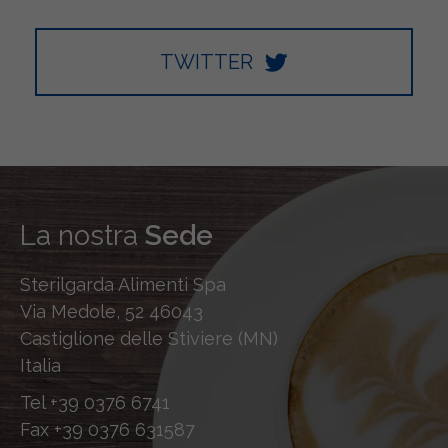
TWITTER
La nostra
Sede
Sterilgarda Alimenti Spa
Via Medole, 52 46043
Castiglione delle Stiviere (MN)
Italia
Tel
+39 0376 6741
Fax
+39 0376 631587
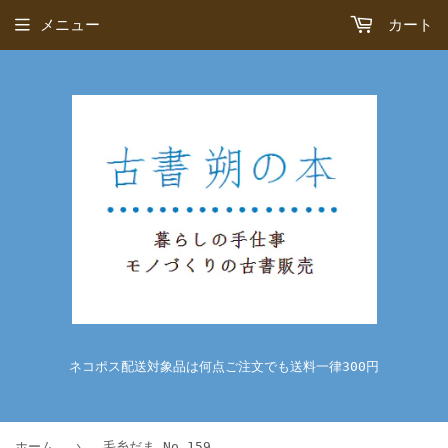
メニュー
カート
ネコポス配送対象品は何点ご注文でも送料一律300円
›
ホーム
毛糸だま No.159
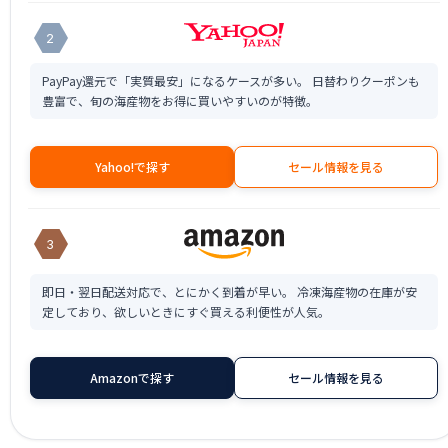
2
PayPay還元で「実質最安」になるケースが多い。 日替わりクーポンも
豊富で、旬の海産物をお得に買いやすいのが特徴。
Yahoo!で探す
セール情報を見る
3
即日・翌日配送対応で、とにかく到着が早い。 冷凍海産物の在庫が安
定しており、欲しいときにすぐ買える利便性が人気。
Amazonで探す
セール情報を見る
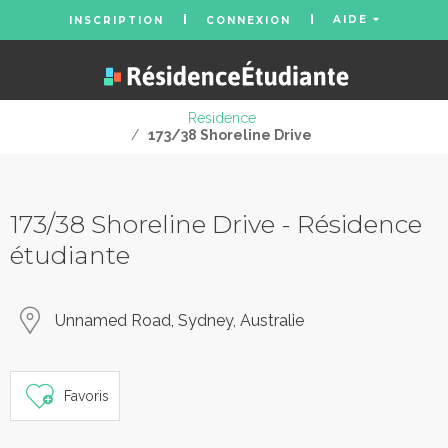
AIDE
INSCRIPTION
CONNEXION
Residence
/
173/38 Shoreline Drive
173/38 Shoreline Drive - Résidence
étudiante
Unnamed Road, Sydney, Australie
Favoris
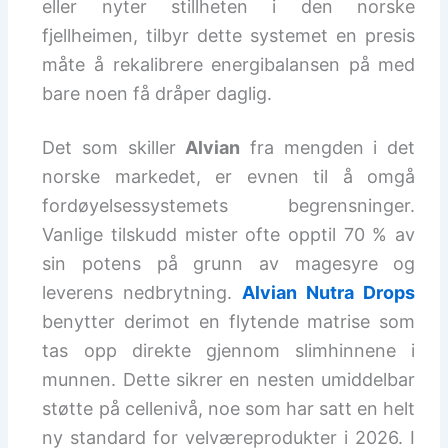
eller nyter stillheten i den norske
fjellheimen, tilbyr dette systemet en presis
måte å rekalibrere energibalansen på med
bare noen få dråper daglig.
Det som skiller
Alvian
fra mengden i det
norske markedet, er evnen til å omgå
fordøyelsessystemets begrensninger.
Vanlige tilskudd mister ofte opptil 70 % av
sin potens på grunn av magesyre og
leverens nedbrytning.
Alvian Nutra Drops
benytter derimot en flytende matrise som
tas opp direkte gjennom slimhinnene i
munnen. Dette sikrer en nesten umiddelbar
støtte på cellenivå, noe som har satt en helt
ny standard for velværeprodukter i 2026. I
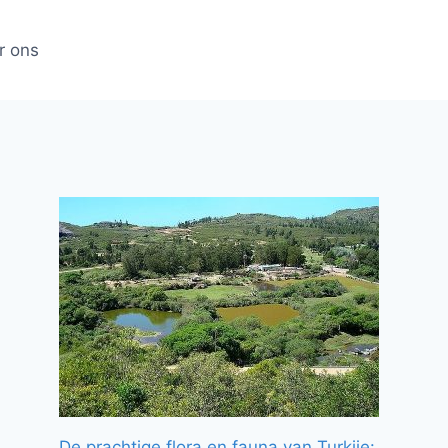
r ons
De prachtige flora en fauna van Turkije:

→ **EXERCISE**
Every record must be copied exactly, with the pictures left out.

→ **ANSWER FOR THIS EXERCISE**
TWITTER
La nostra
Sede
Sterilgarda Alimenti Spa
Via Medole, 52 46043
Castiglione delle Stiviere (MN)
Italia
Tel
+39 0376 6741
Fax
+39 0376 631587
メニュー
カート
ネコポス配送対象品は何点ご注文でも送料一律300円
›
ホーム
毛糸だま No.159
2
PayPay還元で「実質最安」になるケースが多い。 日替わりクーポンも
豊富で、旬の海産物をお得に買いやすいのが特徴。
Yahoo!で探す
セール情報を見る
3
即日・翌日配送対応で、とにかく到着が早い。 冷凍海産物の在庫が安
定しており、欲しいときにすぐ買える利便性が人気。
Amazonで探す
セール情報を見る
AIDE
INSCRIPTION
CONNEXION
Residence
/
173/38 Shoreline Drive
173/38 Shoreline Drive - Résidence
étudiante
Unnamed Road, Sydney, Australie
Favoris
eller nyter stillheten i den norske
fjellheimen, tilbyr dette systemet en presis
måte å rekalibrere energibalansen på med
bare noen få dråper daglig.
Det som skiller
Alvian
fra mengden i det
norske markedet, er evnen til å omgå
fordøyelsessystemets begrensninger.
Vanlige tilskudd mister ofte opptil 70 % av
sin potens på grunn av magesyre og
leverens nedbrytning.
Alvian Nutra Drops
benytter derimot en flytende matrise som
tas opp direkte gjennom slimhinnene i
munnen. Dette sikrer en nesten umiddelbar
støtte på cellenivå, noe som har satt en helt
ny standard for velværeprodukter i 2026. I
r ons
De prachtige flora en fauna van Turkije:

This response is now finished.